Etkinliğimizin ilk oturumunda Ozan Tatar‘ın moderasyonunda Publicis One Türkiye CEO’su İnanç Dedebaş ve Performics Türkiye CEO’su Yunus Güvenen‘in “Dönüşen Medya Tüketim Alışkanlıkları & Geleceğin Ajansı” başlıklı oldukça keyifli ve öğretici sohbetini dinledik.
Bu oturumdan kimi bölümleri sizlere aktarmak istiyoruz: (Kısa videolarımızı ise önümüzdeki günlerde sizlerle paylaşacağımızı hatırlatmak isteriz.)
İnanç Dedebaş
- Publicis Groupe olarak dünyada 80 binden fazla çalışanımız var… 2017 yılında tüm dünyada ve Türkiye’de yeni yapılanma içine girdik. Bu süreç hala devam ediyor. Publicis One çatısı altında yeni organizasyon yapımızı oluşturduk.

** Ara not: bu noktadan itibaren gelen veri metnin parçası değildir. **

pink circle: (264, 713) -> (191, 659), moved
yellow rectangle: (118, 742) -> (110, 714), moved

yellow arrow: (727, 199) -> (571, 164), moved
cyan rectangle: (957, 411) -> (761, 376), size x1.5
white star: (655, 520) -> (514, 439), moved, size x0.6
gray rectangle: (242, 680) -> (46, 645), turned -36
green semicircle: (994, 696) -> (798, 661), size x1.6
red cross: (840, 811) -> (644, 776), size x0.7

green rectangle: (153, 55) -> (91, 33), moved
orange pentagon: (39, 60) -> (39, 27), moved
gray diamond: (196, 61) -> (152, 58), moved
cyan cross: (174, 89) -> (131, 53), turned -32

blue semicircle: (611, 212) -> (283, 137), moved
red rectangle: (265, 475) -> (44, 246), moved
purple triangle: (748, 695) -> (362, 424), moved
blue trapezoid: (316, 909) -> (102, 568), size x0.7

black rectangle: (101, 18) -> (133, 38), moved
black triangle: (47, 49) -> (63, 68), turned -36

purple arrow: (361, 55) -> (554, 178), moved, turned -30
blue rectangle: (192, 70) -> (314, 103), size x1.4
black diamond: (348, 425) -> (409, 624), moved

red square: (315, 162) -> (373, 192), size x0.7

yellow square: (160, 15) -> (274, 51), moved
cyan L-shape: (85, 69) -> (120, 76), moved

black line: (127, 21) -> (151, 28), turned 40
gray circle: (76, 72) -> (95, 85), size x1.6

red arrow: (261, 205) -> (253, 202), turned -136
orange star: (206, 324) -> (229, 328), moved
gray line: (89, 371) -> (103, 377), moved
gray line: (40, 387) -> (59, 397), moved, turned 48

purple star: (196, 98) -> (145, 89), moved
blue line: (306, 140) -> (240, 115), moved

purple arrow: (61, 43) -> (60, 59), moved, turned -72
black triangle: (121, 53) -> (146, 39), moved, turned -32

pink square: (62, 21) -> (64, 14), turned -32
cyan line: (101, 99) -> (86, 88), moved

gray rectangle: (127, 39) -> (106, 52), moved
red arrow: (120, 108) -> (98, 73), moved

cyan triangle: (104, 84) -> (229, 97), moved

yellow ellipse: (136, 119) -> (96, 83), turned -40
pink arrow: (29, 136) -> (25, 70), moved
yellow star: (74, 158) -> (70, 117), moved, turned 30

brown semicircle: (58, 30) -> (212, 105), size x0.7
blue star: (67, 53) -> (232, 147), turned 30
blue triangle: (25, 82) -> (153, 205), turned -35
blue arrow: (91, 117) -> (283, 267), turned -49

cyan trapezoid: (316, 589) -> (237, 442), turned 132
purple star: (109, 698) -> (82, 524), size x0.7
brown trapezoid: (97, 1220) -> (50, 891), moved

- Marcel şu an üzerinde çalıştığımız bir platform. Henüz lansmanını gerçekleştirmedik. Mayıs ayının sonunda Paris’te gerçekleştireceğimiz Viva Techology Konferansı‘nda lansmanı yapılacak. Bu sayede örneğin Japonya’daki bir brief ile İstanbul’daki bir çalışanımız da rahatlıkla ilgilenebilir hale gelecek veya farklı bir ülkedeki bir müşterimizin sorununa yönelik geliştirilen yaratıcı çözüme daha kolay ulaşabilir hale gelebileceğiz. Marcel, Publicis One içindeki öğrenme ve paylaşım sürecini çok daha iyi bir noktaya taşıyacak.
Yunus Güvenen
Bu beş maddeyi çok önemsiyorum:
- Fast Content: Artık mecralar eskisi gibi tüketilmiyor. Bir tane fikirle işi götüremiyorsunuz, tüketiciler içeriği farklı tüketiyor. Eski düşünme metotları artık geçerli değil. Üretilen içerikler çok hızlı tüketiliyor. Daha küçük küçük içeriklerle, farklı insan profillerine ayrı mesajlar iletebileceğiniz, farklı deneyimler yaşatabileceğiniz içerikler düşünmek gerek. Video formatını çok iyi anlamak gerekiyor. L’Oréal’in mesela bu alanda çok iyi çalışmaları var. Farklı saç profillerine ayrı içerikler ürettiler. Prodüksiyon süreçlerini ve formatları yeni nesil medya tüketimine adapte etmek gerekiyor. Bu konuda herkesin yeterli seviyede hazır olduğunu söyleyemem.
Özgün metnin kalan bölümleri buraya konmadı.